Di Balik Layar: Kolaborasi dan Visi Strategis
Kehadiran Biskita TransDepok merupakan buah dari kolaborasi sinergis antara Kementerian Perhubungan (Kemenhub), Badan Pengelola Transportasi Jabodetabek (BPTJ), dan Pemerintah Kota Depok. Layanan ini dioperasikan dengan skema Buy The Service (BTS), sebuah model di mana pemerintah membeli layanan dari operator swasta—dalam hal ini PT Agra Mas—untuk menjamin standar pelayanan yang tinggi, termasuk ketepatan waktu, kebersihan armada, dan tarif yang terjangkau bagi masyarakat.

Tujuan utama di balik proyek ini sangat jelas: menyediakan angkutan pengumpan (feeder) yang andal dan efisien untuk moda transportasi massal utama, yaitu LRT Jabodebek di Stasiun Harjamukti dan KRL Commuter Line di Stasiun Depok Baru. Dengan menyediakan alternatif yang menarik, pemerintah menargetkan dapat mengurangi ketergantungan masyarakat pada kendaraan pribadi, yang pada akhirnya akan menekan tingkat polusi udara dan mengurai kemacetan kronis di kota penyangga Jakarta ini.
Baca Juga : Mikro Trans Depok: Rute, Jadwal & Tarif Angkot Ber-AC 2025
Peluncuran Koridor 1 dari Terminal Depok ke LRT Harjamukti sejatinya lebih dari sekadar pembukaan rute baru; ini adalah sebuah proyek percontohan yang menjadi pertaruhan bagi masa depan seluruh jaringan transportasi publik di Depok.
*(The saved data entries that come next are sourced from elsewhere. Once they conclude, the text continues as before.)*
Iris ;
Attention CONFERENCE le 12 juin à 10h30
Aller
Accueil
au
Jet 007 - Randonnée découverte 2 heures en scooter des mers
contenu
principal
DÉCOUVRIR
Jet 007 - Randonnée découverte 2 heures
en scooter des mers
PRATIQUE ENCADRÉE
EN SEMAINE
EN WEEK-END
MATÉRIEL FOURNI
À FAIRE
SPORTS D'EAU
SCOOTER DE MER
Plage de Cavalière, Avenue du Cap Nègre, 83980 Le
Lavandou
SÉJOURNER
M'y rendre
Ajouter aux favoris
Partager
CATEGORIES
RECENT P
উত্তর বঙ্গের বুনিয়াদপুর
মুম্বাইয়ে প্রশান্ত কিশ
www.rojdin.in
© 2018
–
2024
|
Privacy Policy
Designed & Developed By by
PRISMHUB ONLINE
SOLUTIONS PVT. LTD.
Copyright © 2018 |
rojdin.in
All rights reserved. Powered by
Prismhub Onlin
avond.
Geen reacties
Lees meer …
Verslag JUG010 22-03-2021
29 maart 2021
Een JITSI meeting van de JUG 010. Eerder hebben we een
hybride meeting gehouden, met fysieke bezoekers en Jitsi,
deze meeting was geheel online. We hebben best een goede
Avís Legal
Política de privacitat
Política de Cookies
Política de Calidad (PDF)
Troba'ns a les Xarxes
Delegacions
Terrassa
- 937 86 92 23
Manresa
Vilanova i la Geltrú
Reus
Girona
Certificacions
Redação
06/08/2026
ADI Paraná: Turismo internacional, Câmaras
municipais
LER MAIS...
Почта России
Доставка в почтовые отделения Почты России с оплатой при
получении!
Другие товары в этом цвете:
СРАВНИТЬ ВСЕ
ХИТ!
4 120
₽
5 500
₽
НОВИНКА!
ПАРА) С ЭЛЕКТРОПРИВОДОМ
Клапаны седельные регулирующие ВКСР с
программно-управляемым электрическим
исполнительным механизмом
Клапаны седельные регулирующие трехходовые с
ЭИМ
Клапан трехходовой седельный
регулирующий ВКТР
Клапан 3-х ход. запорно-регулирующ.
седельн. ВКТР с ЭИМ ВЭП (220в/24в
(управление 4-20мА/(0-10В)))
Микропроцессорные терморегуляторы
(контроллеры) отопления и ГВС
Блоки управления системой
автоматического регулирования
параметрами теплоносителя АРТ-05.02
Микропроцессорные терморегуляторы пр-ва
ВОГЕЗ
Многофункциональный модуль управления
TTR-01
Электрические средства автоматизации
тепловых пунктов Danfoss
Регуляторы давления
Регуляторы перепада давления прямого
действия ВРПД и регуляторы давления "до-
Investasi signifikan dari pemerintah pusat melalui skema BTS tidak dilakukan tanpa tujuan yang lebih besar, yaitu untuk membuktikan sebuah konsep: bahwa transportasi publik modern yang bersih, tepat waktu, dan terintegrasi mampu memenangkan hati warga Depok yang selama ini sangat bergantung pada kendaraan pribadi. Keberhasilan koridor perdana ini, yang terbukti dari lonjakan jumlah penumpang dan tingkat keterisian yang sangat tinggi, menjadi justifikasi kuat bagi alokasi anggaran dan kemauan politik untuk meluncurkan koridor-koridor berikutnya yang telah direncanakan. Dengan demikian, Koridor 1 berfungsi sebagai “pintu gerbang” yang menentukan apakah Depok akan berhasil bertransformasi menjadi kota berorientasi transit atau tetap terperangkap dalam masalah lalu lintas yang sama.
Menjelajahi Koridor 1: Panduan Rute Lengkap dari Jantung Kota ke Gerbang LRT

Deskripsi Umum Rute: Menyambung Dua Kutub Transportasi
Koridor 1 Biskita TransDepok memegang peran strategis dengan menghubungkan dua simpul transportasi vital: Terminal Terpadu Depok, yang terintegrasi dengan Stasiun KRL Depok Baru, dan Stasiun LRT Harjamukti, gerbang utama menuju jaringan LRT Jabodebek. Rutenya dirancang untuk melintasi jalur-jalur arteri kota seperti Jalan Margonda Raya, Jalan Siliwangi, dan Jalan Tole Iskandar.
Secara fundamental, yang membedakan Biskita dari moda transportasi darat lainnya di Depok adalah penggunaan ruas Tol Cinere-Jagorawi (Cijago) untuk mencapai Harjamukti. Keputusan untuk memasukkan rute tol ini adalah sebuah “game changer”. Sementara angkutan umum konvensional dan kendaraan pribadi terjebak dalam kemacetan di Jalan Raya Bogor, Biskita mampu “melompati” titik-titik kemacetan tersebut. Hal ini memberikan proposisi nilai yang unik dan krusial bagi para komuter: prediktabilitas waktu tempuh, yang diperkirakan sekitar 50 menit dalam kondisi normal. Keunggulan ini bukan kebetulan, melainkan hasil dari desain rute cerdas yang memaksimalkan efisiensi dan daya saing layanan, mengubah Biskita dari sekadar “bus nyaman” menjadi “alat transportasi yang efisien dan andal”.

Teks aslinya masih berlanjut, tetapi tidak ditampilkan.